Review: 'The Town' worth visiting






The decent-hearted criminal trying to go straight. The beautiful woman who doesn't know whether to love him or turn him in to the authorities. The live-wire partner whose erratic behavior threatens to get them all locked away for life. The dogged FBI agent who won't rest until justice is served.

I know what you're thinking: Isn't that the plot of every third episode of "Cold Case"?

But in the confident, assured hands of director Ben Affleck -- taking a leap beyond his ambitious but muddled debut "Gone Baby Gone" -- these familiar ingredients are transformed into something new. "The Town" is a tough, muscular crime drama with a biting wit. It's like a cup of scalding, acid black coffee after the long slumber of the summer movie season.

Affleck announces his intentions in the opening scenes, with a nervously edited, ruthlessly efficient bank robbery, featuring four men in spooky Skeletor masks. They force their way inside and then force the assistant manager (Rebecca Hall, "Vicky Cristina Barcelona") to open the safe. When the cops show up, the robbers -- led by longtime Boston-born friends Doug MacRay (Affleck) and Jim Coughlin (Jeremy Renner) -- take the bank manager hostage.

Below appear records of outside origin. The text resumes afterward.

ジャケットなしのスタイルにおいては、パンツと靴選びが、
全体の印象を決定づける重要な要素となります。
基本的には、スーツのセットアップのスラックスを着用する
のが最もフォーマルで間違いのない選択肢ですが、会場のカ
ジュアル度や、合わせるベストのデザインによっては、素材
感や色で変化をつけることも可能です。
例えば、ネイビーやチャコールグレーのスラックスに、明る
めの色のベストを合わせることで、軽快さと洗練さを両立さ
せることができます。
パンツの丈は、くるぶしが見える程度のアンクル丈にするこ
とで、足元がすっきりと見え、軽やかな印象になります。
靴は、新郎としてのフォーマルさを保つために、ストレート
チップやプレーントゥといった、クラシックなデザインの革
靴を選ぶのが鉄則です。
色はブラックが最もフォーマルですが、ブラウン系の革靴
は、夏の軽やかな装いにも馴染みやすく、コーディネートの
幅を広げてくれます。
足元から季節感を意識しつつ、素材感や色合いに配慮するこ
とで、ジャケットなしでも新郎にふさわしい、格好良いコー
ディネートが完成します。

But even after they release her, their paranoia becomes hard to shake: Might she be able to identify one of them to the feds? Doug starts trailing her, strikes up a conversation at a laundromat and -- before even realizing the dangers involved -- he's falling in love.

As wildly melodramatic as it might sound, "The Town" -- based on the novel "Prince of Thieves" by Chuck Hogan, and ably adapted by Peter Craig, Aaron Stockard and Affleck -- feels entirely plausible and naturalistic. That's partly because Affleck and cinematographer Robert Elswit ("There Will Be Blood") invest so much in bringing alive the Boston setting.

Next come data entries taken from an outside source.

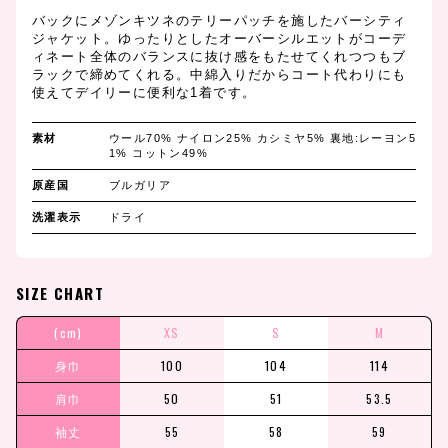
バックにメゾンキツネのテリーパッチを施したバーシティ
ジャケット。ゆったりとしたオーバーシルエットがコーデ
ィネート全体のバランスに抜け感をもたせてくれつつもブ
ラックで締めてくれる。中綿入りだからコート代わりにも
使えてデイリーに便利な1着です。
素材
ウール70% ナイロン25% カシミヤ5% 裏地:レーヨン5
1% コットン49%
原産国
ブルガリア
洗濯表示
ドライ
SIZE CHART
(cm)
XS
S
M
身巾
100
104
114
肩巾
50
51
53.5
袖丈
55
58
59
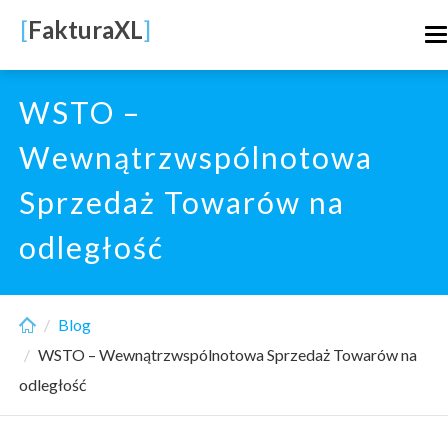
Skip
[
FakturaXL
]
T
to
n
main
content
WSTO –
Wewnątrzwspólnotowa
Sprzedaż Towarów na
odległość
Blog
WSTO – Wewnątrzwspólnotowa Sprzedaż Towarów na
odległość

"The town" refers to the Charlestown neighborhood, a dingy section of south Boston, lorded over by a crime boss who doubles as a florist (Pete Postlethwaite, who could do these roles in his sleep, but still does them better than anyone). Affleck has a terrific eye for the way yuppified condos bump up against crumbling old houses, but more than that, he has a great feel for the sometimes perverse loyalties that develop in any tight-knit, family-centered community.

The bulk of "The Town" concerns Doug's desperate efforts to break free from Charlestown, even as his circumstances become hopelessly complicated: Jim continues to insist they take on new assignments; a wily FBI agent (an effective Jon Hamm) tries to bring them down; and Doug's longtime girlfriend, Jim's sister Krista (Blake Lively), refuses to let him break up with her.

Echoing those other recent Boston-based crime epics, "Mystic River" and "The Departed," "The Town" feels a tad overplotted, and it strains for an operatic anguish it doesn't always earn. The weakest link, in fact, is Affleck's own performance, which never fully captures Doug's fundamental decency, or, for that matter, his strain of sociopathy. (Oddly enough, the Boston-raised Affleck's accent is also the least convincing in the movie.)

But that's a forgivable flaw in a movie that otherwise strikes a deft balance between the cynical and the humane. Much like "The Departed," "The Town" looks upon this dog-eat-dog world of petty criminality with a jaundiced, comic eye. But Affleck never lets the characters devolve into cartoons the way Martin Scorsese did, coaxing tense, nuanced performances from Renner, Hall, Lively and Chris Cooper, who turns up briefly as Doug's incarcerated dad.

He also turns out to be a shockingly good director of action. In addition to that superb opening bank robbery, "The Town" serves up two successively more elaborate heists. The climax, especially, is a beauty, a hailstorm of gunfire and smoke and crunching metal, set at Fenway Park. The result is a purely pleasurable, old-school entertainment that never once insults your intelligence.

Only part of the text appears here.